Under Gierek’s leadership (1970 -1980) , there were new cultural policies that were designed to look like improvements, but in fact made it no easier for a writer to voice his or her opinion. Strangely enough, it wasn’t even so easy to get officially blacklisted. Public blacklisting became a perverse kind of privilege, if only because it was a backwards form of presence in the public eye. The names of writers that were true enemies of the state (these included Jerzy Andrzejewski, Zbigniew Herbert, Jerzy Ficowski, and Stanisław Barańczak) were not even to be mentioned in the context of their condemnation. A second group of writers (including philosophers Leszek Kołakowski and Krzysztof Pomian) was not to be given “positive exposure”, though brief information could be supplied on their work if it was critical in nature. Then there was a third group (including Henryk Grynberg, Jan Kott, and Leopold Tyrmand) whose names and works could be mentioned only in scholarly publications, and only en passant. The fourth major group was made of chiefly émigrés (Czesław Miłosz and Marek Hłasko are included here), whose existence could not be entirely negated due to their fame abroad. These figures were “tolerated” in the official press, but each mention of their names had to be prefaced with a note about their political incorrectness.

The censor is always with you. But it remains to suggest that perhaps the most powerful censor, the censor one is least likely to master, is one’s own conscience, particularly if that conscience is rotting from the inside. Though German Fascist cruelty was one theme that the Soviet censors greeted with open arms, Polish literature from the 1950s-1970s is depressingly silent on the so-called “Jewish question”, as it is on the occasional pogroms that broke out after the war, as it is on the events of 1968. This absence is all the more astonishing given that so many of the great names in Polish literature before World War Two (Bolesław Leśmian, Julian Tuwim, Aleksander Wat, Bruno Jasieński, Bruno Schulz, and so on, and so on…) were Jewish, that here, out of all of the fields of culture, the loss was the most devastating.

In theatre there were attempts, in the 1960s in particular. Józef Szajna’s Puste pole (Empty Fields) of 1965 was a grotesque examination of the ramifications of turning a concentration camp into a museum, and Jerzy Grotowski staged a production of Hamlet (also in the mid-60s) in which the Prince of Denmark was a Jew, and his court a bunch of loutish Polish partisans. The latter spent the duration of the play kicking and spitting on the Jew. Neither of these productions had the kind of resonance, however, that could bring about a real public reckoning with the past.

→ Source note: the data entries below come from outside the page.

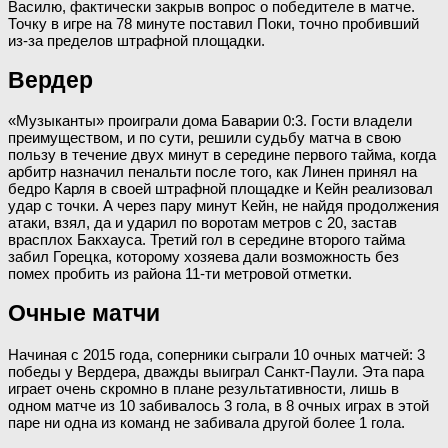
Василю, фактически закрыв вопрос о победителе в матче.
Точку в игре на 78 минуте поставил Поки, точно пробивший
из-за пределов штрафной площадки.
Вердер
«Музыканты» проиграли дома Баварии 0:3. Гости владели
преимуществом, и по сути, решили судьбу матча в свою
пользу в течение двух минут в середине первого тайма, когда
арбитр назначил пенальти после того, как Линен принял на
бедро Карля в своей штрафной площадке и Кейн реализовал
удар с точки. А через пару минут Кейн, не найдя продолжения
атаки, взял, да и ударил по воротам метров с 20, застав
врасплох Бакхауса. Третий гол в середине второго тайма
забил Горецка, которому хозяева дали возможность без
помех пробить из района 11-ти метровой отметки.
Очные матчи
Начиная с 2015 года, соперники сыграли 10 очных матчей: 3
победы у Вердера, дважды выиграл Санкт-Паули. Эта пара
играет очень скромно в плане результативности, лишь в
одном матче из 10 забивалось 3 гола, в 8 очных играх в этой
паре ни одна из команд не забивала другой более 1 гола.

Writing a foreword to the American edition of Abram Tertz’s The Trial Begins, Czesław Miłosz (author of the Western world’s “key” to the Polish intellectual’s experience of communism, The Captive Mind) commented on the American view of Soviet literary censorship. In essence, he said that Americans were absolutely right in thinking that the American government would never censor books as the Soviet Union did, because books did not have the cultural currency, the social impact that they did in the East. The American government would be wasting their time by scrutinizing the contents of novels. We must, alas, be inclined to agree – it suffices to consider all the things that could not be shown in films or on television during the same period, the moral strictures imposed, or the record-burning hysteria surrounding rock ‘n’ roll albums and Elvis’s hip-wiggling. Subversion is never greeted with a warm handshake, not in any country, and it is unlikely our times are any better – though they are certainly more apathetic.